Wittenberg: Joseph Klug, 1539

Quarto: 19 x 14.5 cm. 10 leaves. A4, B2, C4 (with the final blank leaf present)


This is Justus Jonas' (1493-1555) German translation of Henry VIII's account of why he did not attend the Council of Vicenza. The first edition, " Ad Carolum Cesarem Augustum epistola" was published at London in 1538. An English translation followed soon after. This is an extremely rare work in any edition. Only a single copy of the English edition is held in the United States (Folger).

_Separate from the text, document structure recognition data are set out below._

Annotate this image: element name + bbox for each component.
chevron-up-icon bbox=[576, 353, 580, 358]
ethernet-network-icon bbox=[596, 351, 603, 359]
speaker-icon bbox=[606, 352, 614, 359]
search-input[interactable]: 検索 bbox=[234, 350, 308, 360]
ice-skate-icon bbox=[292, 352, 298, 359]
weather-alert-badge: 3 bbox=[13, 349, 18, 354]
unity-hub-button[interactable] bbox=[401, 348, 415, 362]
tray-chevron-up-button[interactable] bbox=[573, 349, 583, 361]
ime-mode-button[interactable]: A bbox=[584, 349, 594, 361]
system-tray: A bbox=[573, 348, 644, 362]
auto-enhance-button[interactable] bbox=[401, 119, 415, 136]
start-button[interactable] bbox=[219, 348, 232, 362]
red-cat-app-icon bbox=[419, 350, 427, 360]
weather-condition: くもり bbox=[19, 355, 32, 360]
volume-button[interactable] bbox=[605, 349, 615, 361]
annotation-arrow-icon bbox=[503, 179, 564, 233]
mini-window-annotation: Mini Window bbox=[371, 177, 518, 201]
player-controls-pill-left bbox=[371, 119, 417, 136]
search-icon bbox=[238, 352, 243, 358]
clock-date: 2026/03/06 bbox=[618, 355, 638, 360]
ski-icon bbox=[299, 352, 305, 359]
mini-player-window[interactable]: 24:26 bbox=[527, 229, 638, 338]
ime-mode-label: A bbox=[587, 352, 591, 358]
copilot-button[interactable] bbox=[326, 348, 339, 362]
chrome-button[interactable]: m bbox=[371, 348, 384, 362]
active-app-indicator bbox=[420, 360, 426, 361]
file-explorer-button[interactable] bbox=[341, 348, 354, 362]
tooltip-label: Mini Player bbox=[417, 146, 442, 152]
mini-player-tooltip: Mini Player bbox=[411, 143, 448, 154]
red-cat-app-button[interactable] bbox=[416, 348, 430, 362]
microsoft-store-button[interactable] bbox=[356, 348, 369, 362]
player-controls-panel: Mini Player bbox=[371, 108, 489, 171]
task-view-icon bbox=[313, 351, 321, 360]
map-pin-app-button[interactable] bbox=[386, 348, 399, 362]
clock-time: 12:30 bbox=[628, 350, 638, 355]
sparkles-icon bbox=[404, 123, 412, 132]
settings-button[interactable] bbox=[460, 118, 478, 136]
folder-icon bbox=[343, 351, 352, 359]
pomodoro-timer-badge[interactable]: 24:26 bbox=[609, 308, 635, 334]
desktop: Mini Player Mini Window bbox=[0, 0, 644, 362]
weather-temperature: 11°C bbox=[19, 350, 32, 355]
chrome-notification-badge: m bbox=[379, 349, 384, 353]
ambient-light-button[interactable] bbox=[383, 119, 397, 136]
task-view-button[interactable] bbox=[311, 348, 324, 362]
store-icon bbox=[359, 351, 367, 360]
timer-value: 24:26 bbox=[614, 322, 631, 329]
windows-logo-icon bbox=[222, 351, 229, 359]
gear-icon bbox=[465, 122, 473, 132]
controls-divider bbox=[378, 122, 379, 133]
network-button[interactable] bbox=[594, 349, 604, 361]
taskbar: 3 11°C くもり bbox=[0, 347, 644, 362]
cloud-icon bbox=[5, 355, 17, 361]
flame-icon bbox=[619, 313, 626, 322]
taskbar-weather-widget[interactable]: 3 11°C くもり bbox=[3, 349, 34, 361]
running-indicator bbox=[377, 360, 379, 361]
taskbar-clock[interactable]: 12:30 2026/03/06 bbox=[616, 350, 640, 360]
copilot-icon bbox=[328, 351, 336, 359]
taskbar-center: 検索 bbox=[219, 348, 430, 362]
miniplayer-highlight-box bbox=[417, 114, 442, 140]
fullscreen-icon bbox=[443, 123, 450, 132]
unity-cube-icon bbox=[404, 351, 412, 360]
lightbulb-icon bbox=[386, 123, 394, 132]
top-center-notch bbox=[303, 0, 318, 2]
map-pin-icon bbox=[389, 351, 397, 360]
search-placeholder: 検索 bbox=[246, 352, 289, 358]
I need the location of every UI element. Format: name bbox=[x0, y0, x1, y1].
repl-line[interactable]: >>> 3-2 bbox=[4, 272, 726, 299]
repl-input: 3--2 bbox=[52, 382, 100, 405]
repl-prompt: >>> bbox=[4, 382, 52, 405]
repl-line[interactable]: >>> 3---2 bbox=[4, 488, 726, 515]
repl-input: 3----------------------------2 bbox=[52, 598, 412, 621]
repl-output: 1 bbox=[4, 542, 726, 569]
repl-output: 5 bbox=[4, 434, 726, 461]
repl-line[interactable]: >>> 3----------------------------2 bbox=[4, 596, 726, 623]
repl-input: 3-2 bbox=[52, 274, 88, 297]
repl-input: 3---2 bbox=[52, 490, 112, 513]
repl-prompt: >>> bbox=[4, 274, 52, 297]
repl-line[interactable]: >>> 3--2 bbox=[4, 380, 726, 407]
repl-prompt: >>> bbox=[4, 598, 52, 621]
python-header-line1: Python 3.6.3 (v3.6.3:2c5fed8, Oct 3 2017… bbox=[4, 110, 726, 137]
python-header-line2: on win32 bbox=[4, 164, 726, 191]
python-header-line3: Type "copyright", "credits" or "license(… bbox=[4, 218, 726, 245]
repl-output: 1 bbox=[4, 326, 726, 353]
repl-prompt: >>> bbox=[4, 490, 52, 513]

Schrodt & Vogelstein 95; Kuczynski 1000; Pegg 1353; Schaaber 160

One of the Most Sought-after Illustrated Books of English Poetry

Heywood, John (1497?-1580?)
The Spider and the Flie. A parable of the Spider and the Flie, made by John Heywood

London: in Flete Streete By Thomas Povvell, 1556

Quarto: 19 x 14.5 cm. A-C4, A-Z4, Aa16, Bb6, Cc8, Dd12, Ee16, Ff14, Gg8, Hh-Ss4.


“‘The Spider and the Flie’ is an allegorical mock-heroic bestiary in rhyme royal by John Heywood. It was printed in 1556 but, according to Heywood’s epilogue, was begun nineteen years earlier. The time span between composition and publication may account in part for the generally acknowledged obscurities and inconsistencies of Heywood’s political and religious allegory.


STC 13308; Grolier, Langland to Wither, 137. Pforzheimer 469; McKerrow & Ferguson 50

First Edition of Chapman’s Complete Translation. A Peerless Copy

Homer. Chapman, George (c. 1559-1634), translator
The Iliads of Homer prince of poets· Neuer before in any language (sic!) truely translated. With a co[m]ment vppon some of his chiefe places; donne according to the Greeke by Geo: Chapman

London: printed [by Richard Field] for Nathaniell Butter, ca. 1612

Folio: 28 x 18.5 cm. [π]1, *6(-*1, bank), A-Ff6, G8 (-Gg8, blank), [π]2.


First edition of the complete text, in 24 books, of George Chapman’s celebrated landmark translation of Homer’s “Iliad”, one of the foundational works of Western literature. In this edition, the final 12 books appear for the first time and the first and second books are rewritten. “The unsigned sheet containing the sonnets to Viscounts Cranborne and Rochester and to Sir Edward Philips is a great rarity, only about six copies having it can be traced.